If you missed the stampede that the car manufacturers do their best to generate with their breathless 'we'll wait for no one' end of year run out deals, then fear not there are always a few bargains out there.

But say you have a little bit to spend and you fancy a new car, a real head turner. No no not a Maserati. I am talking about a car that says something about who you are. That's right the Hummer - that colossus of the four-wheel drives - that says, no screams: "I am confident about who I am. If you don't like it. Get out of the way or you are roadkill".

But, if a recent scientific report is to be believed, you no longer have to feel so defensive about buying what many believe has to be the very paragon of excess - a gas guzzling monster.
According to a lifecycle analysis study the Hummer is more environmentally friendly than the Toyota Prius, the current darling of the nascent hybrid car industry.

The organisation that conducted the research - a marketing firm - said that the amouunt of combined energy - that's the energy taken to extract the materials needed to make the car, the manufacturing and its disposal at the end of its life - needed to make a Prius was far greater than that of the Hummer.

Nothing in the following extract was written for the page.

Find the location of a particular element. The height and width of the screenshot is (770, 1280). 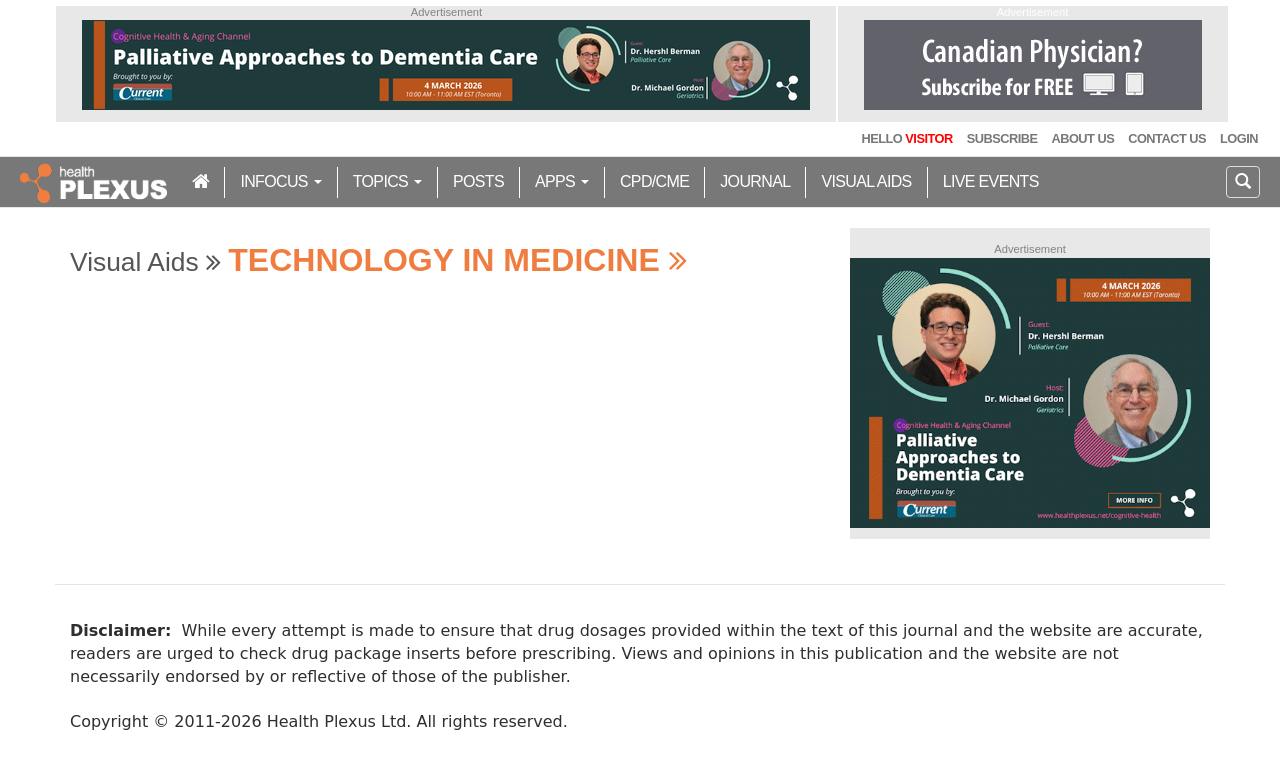 Technology in Medicine is located at coordinates (457, 260).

And that the nickel needed for the batteries - the Prius bascially has two engines, one of which runs on batteries - is taken from a mine in Canada that is responsible for widescale environmental damage. The study went onto argue that because the Hummer is made from steel it is more easily able to be recycled than the Prius, which is more costly to produce and takes in many more different materials. To be fair the Prius hasn't been on the market long enough to be heading for the scrap heap quite yet. And the organisation behind this study was a marketing research firm (clearly desperate for a bit of PR) and not a scientific journal. Toyota has robustly defended its Prius and scientific bodies have backed it up. But it makes you sit up and think that making an ethical choice isn't an easy one. The most ethical choice of all would be to buy a second hand car but then we wouldn't be doing our job in helping the automobile industry here in Australia in its efforts to break the one million sales barrier last year.

Sunday, February 3, 2008

Are we all talk and no action?

It seems that as much as we like to all say that we are doing our bit when it comes to combating climate change, we are only prepared to go so far. Once the lightbulbs have been changed we are free to go on our merry way and consume to our heart's content safe in the knowledge that we are doing our best to save the planet.

If that sounds a bit harsh then have a listen to social analyst, David Chalke, who I interviewed recently for a feature on the 'new' consumer outlook. Rather worryingly he told me that concern around the environment - such as key electoral issue - has now tumbled down our list of priorities. His latest data is showing that some, though hopefully not all of us, believe that everything is going to be okay because Kevin went to Bali. "Kevin's gone to Bali to fix it so I can now go back to worrying about other things like my weight," was how he summarised the feelings of some of the respondents to his AustralianSCAN survey. Is he alone or have we decided that we are 'over' the environment?